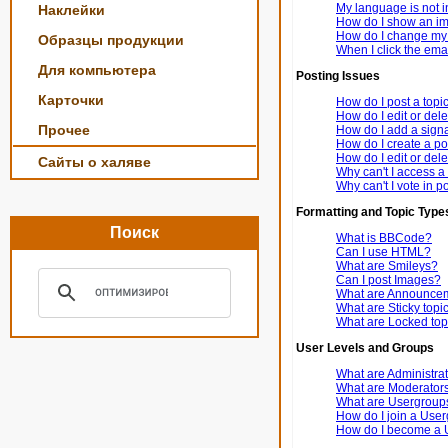
My language is not in 
Наклейки
How do I show an i
How do I change my
Образцы продукции
When I click the email
Для компьютера
Posting Issues
Карточки
How do I post a topi
How do I edit or dele
Прочее
How do I add a signa
How do I create a po
How do I edit or dele
Сайты о халяве
Why can't I access a
Why can't I vote in p
Formatting and Topic Type
Поиск
What is BBCode?
Can I use HTML?
What are Smileys?
Can I post Images?
What are Announce
What are Sticky topi
What are Locked top
User Levels and Groups
What are Administra
What are Moderator
What are Usergroup
How do I join a Use
How do I become a 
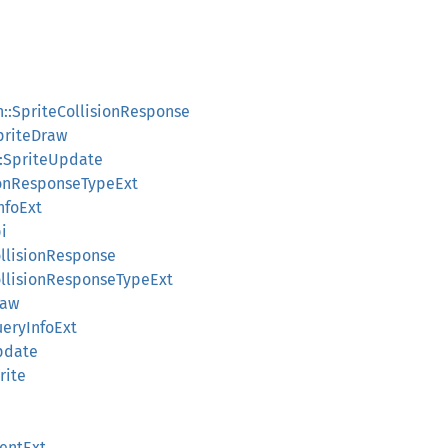
on::SpriteCollisionResponse
SpriteDraw
::SpriteUpdate
sionResponseTypeExt
nfoExt
i
ollisionResponse
CollisionResponseTypeExt
raw
ueryInfoExt
Update
rite
entExt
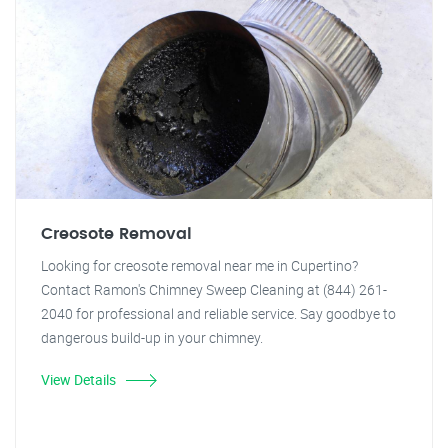
Creosote Removal
Looking for creosote removal near me in Cupertino?
Contact Ramon's Chimney Sweep Cleaning at (844) 261-
2040 for professional and reliable service. Say goodbye to
dangerous build-up in your chimney.
View Details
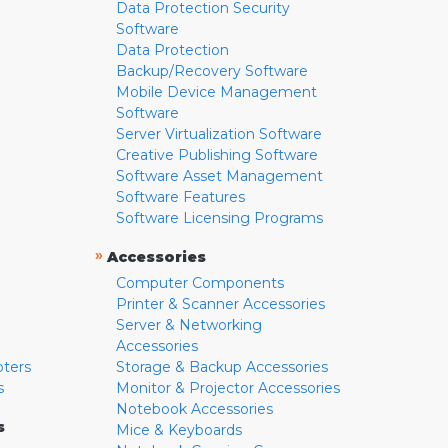
Data Protection Security
Software
Data Protection
Backup/Recovery Software
Mobile Device Management
Software
Server Virtualization Software
Creative Publishing Software
Software Asset Management
Software Features
Software Licensing Programs
»
Accessories
Computer Components
Printer & Scanner Accessories
Server & Networking
Accessories
pters
Storage & Backup Accessories
s
Monitor & Projector Accessories
Notebook Accessories
s
Mice & Keyboards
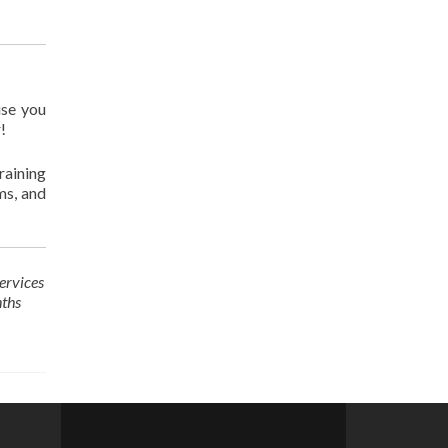
use you
!
raining
ms, and
ervices
nths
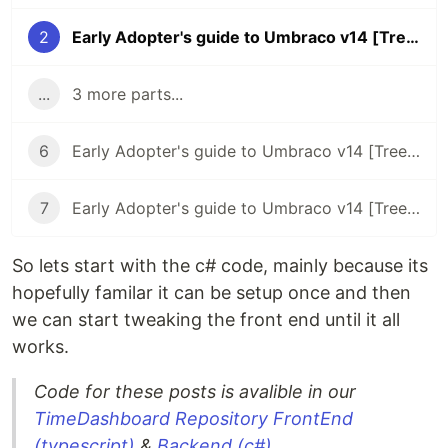
2
Early Adopter's guide to Umbraco v14 [Trees] - Backend c# code
...
3 more parts...
6
Early Adopter's guide to Umbraco v14 [Trees] - Repositories
7
Early Adopter's guide to Umbraco v14 [Trees] - Manifests
So lets start with the c# code, mainly because its
hopefully familar it can be setup once and then
we can start tweaking the front end until it all
works.
Code for these posts is avalible in our
TimeDashboard Repository
FrontEnd
(typescript)
&
Backend (c#)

=== Work instructions ===
The answer should be a single number: how many lines of the entries hold "guide".

=== Task answer ===
3